Researchers trying to improve health care with artificial intelligence usually subject their algorithms to a form of machine med school. Software learns from doctors by digesting thousands or millions of x-rays or other data labeled by expert humans until it can accurately flag suspect moles or lungs showing signs of Covid-19 by itself.
A study published this month took a different approach—training algorithms to read knee x-rays for arthritis by using patients as the AI arbiters of truth instead of doctors. The results revealed that radiologists may have literal blind spots when it comes to reading Black patients’ x-rays.
The algorithms trained on patients’ reports did a better job than doctors at accounting for the pain experienced by Black patients, apparently by discovering patterns of disease in the images that humans usually overlook.
“This sends a signal to radiologists and other doctors that we may need to reevaluate our current strategies,” says Said Ibrahim, a professor at Weill Cornell Medicine, in New York City, who researches health inequalities, and who was not involved in the study.
Algorithms designed to reveal what doctors don’t see, instead of mimicking their knowledge, could make health care more equitable. In a commentary on the new study, Ibrahim suggested it could help reduce disparities in who gets surgery for arthritis. African American patients are about 40 percent less likely than others to receive a knee replacement, he says, even though they are at least as likely to suffer osteoarthritis. Differences in income and insurance likely play a part, but so could differences in diagnosis.
“The algorithm was seeing things over and above what the radiologists were seeing.”

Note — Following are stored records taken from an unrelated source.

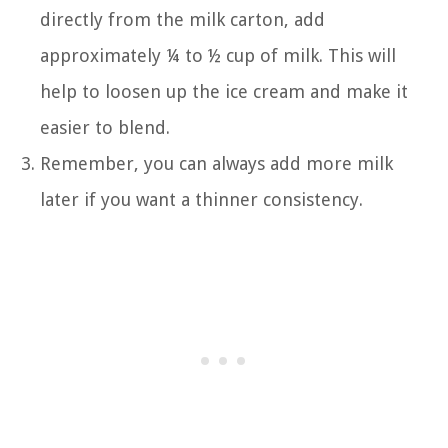
directly from the milk carton, add
approximately ¼ to ½ cup of milk. This will
help to loosen up the ice cream and make it
easier to blend.
Remember, you can always add more milk
later if you want a thinner consistency.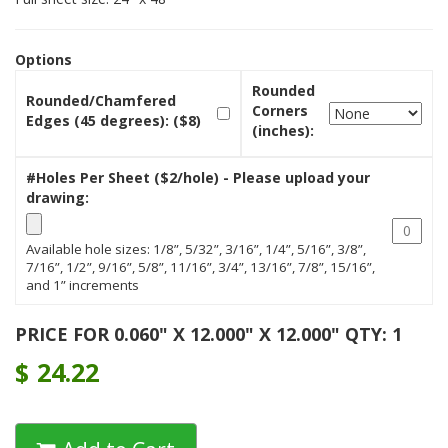
Options
Rounded
Rounded/Chamfered
Corners
Edges (45 degrees): ($8)
(inches):
#Holes Per Sheet ($2/hole) - Please upload your
drawing:
Available hole sizes: 1/8”, 5/32”, 3/16”, 1/4”, 5/16”, 3/8”,
7/16”, 1/2”, 9/16”, 5/8”, 11/16”, 3/4”, 13/16”, 7/8”, 15/16”,
and 1” increments
PRICE FOR 0.060" X 12.000" X 12.000" QTY: 1
$
24.22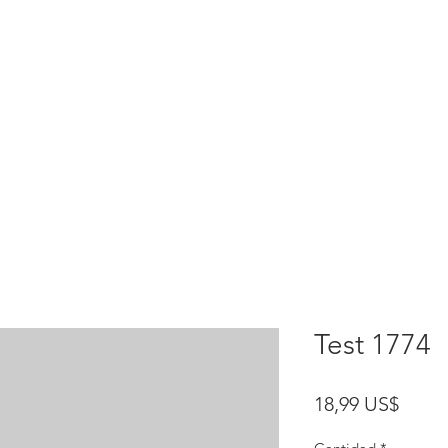
HOME
test
Google Drive
Download Mobile App
Test 1774
Preci
18,99 US$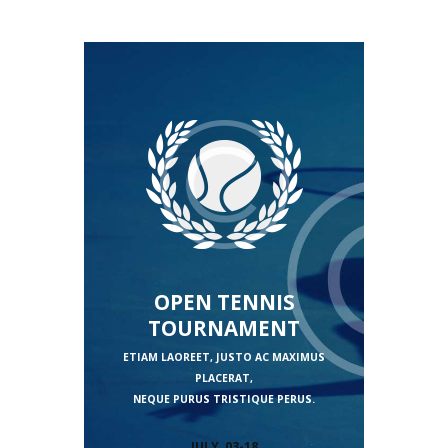
OPEN TENNIS
TOURNAMENT
ETIAM LAOREET, JUSTO AC MAXIMUS
PLACERAT,
NEQUE PURUS TRISTIQUE PERUS.
JULY, 03-18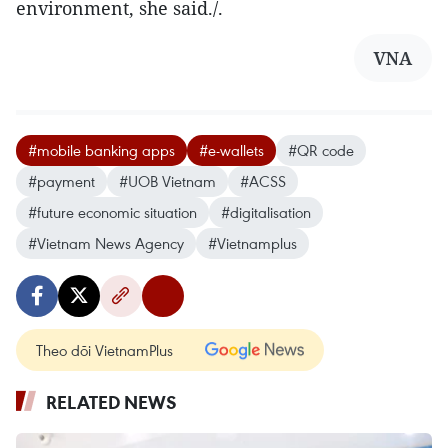
environment, she said./.
VNA
#mobile banking apps
#e-wallets
#QR code
#payment
#UOB Vietnam
#ACSS
#future economic situation
#digitalisation
#Vietnam News Agency
#Vietnamplus
Theo dõi VietnamPlus
RELATED NEWS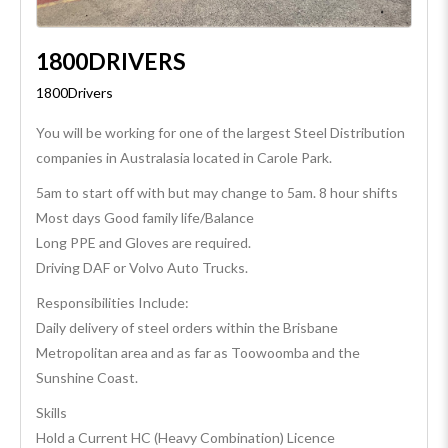
1800DRIVERS
1800Drivers
You will be working for one of the largest Steel Distribution
companies in Australasia located in Carole Park.
5am to start off with but may change to 5am. 8 hour shifts
Most days Good family life/Balance
Long PPE and Gloves are required.
Driving DAF or Volvo Auto Trucks.
Responsibilities Include:
Daily delivery of steel orders within the Brisbane
Metropolitan area and as far as Toowoomba and the
Sunshine Coast.
Skills
Hold a Current HC (Heavy Combination) Licence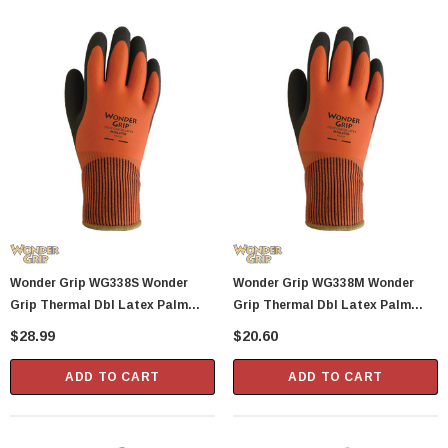
Showa Atlas 370BM-07 Nitrile Palm Coated
With Nylon Liner Tough Gloves - Medium
$14.94
CART
ADD TO CART
Wonder Grip WG338S Wonder
Wonder Grip WG338M Wonder
Grip Thermal Dbl Latex Palm
Grip Thermal Dbl Latex Palm
Glove S
Glove M
$28.99
$20.60
ADD TO CART
ADD TO CART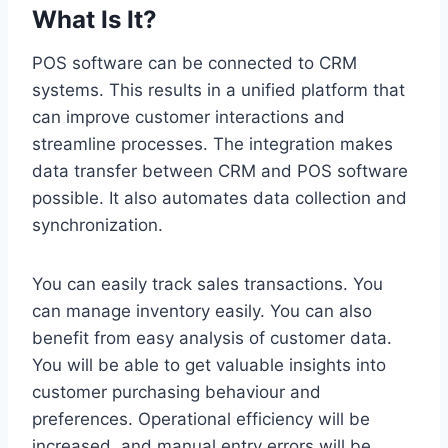
What Is It?
POS software can be connected to CRM
systems. This results in a unified platform that
can improve customer interactions and
streamline processes. The integration makes
data transfer between CRM and POS software
possible. It also automates data collection and
synchronization.
You can easily track sales transactions. You
can manage inventory easily. You can also
benefit from easy analysis of customer data.
You will be able to get valuable insights into
customer purchasing behaviour and
preferences. Operational efficiency will be
increased, and manual entry errors will be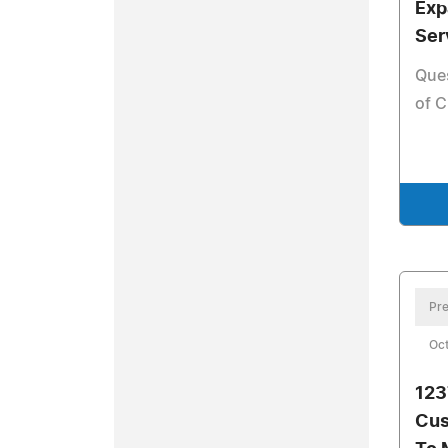
Exp
Ser
Que
of C
Pre
Oct
123
Cus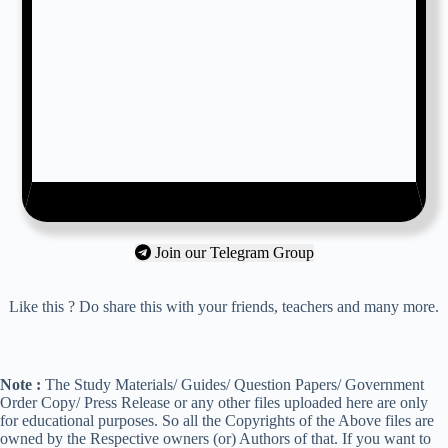
Join our Telegram Group
Like this ? Do share this with your friends, teachers and many more.
Note :
The Study Materials/ Guides/ Question Papers/ Government
Order Copy/ Press Release or any other files uploaded here are only
for educational purposes. So all the Copyrights of the Above files are
owned by the Respective owners (or) Authors of that. If you want to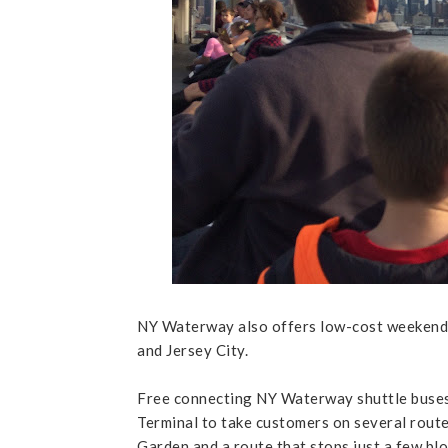
NY Waterway also offers low-cost weekend
and Jersey City.
Free connecting NY Waterway shuttle buses
Terminal to take customers on several route
Garden and a route that stops just a few blo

Ziad Obermeyer, professor, UC Berkeley School of Public Health
Ziad Obermeyer, an author of the study and a professor at the University of California Berkeley’s School of Public Health, was inspired to use AI to probe what radiologists weren’t seeing by a medical puzzle. Data from a long-running National Institutes of Health study on knee osteoarthritis showed that Black patients and people with lower incomes reported more pain than other patients with x-rays radiologists scored as similar. The differences might stem from physical factors unknown to keepers of knee knowledge, or psychological and social differences—but how to tease those apart?
Obermeyer and researchers from Stanford, Harvard, and the University of Chicago created computer vision software using the NIH data to investigate what human doctors might be missing. They programmed algorithms to predict a patient’s pain level from an x-ray. Over tens of thousands of images, the software discovered patterns of pixels that correlate with pain.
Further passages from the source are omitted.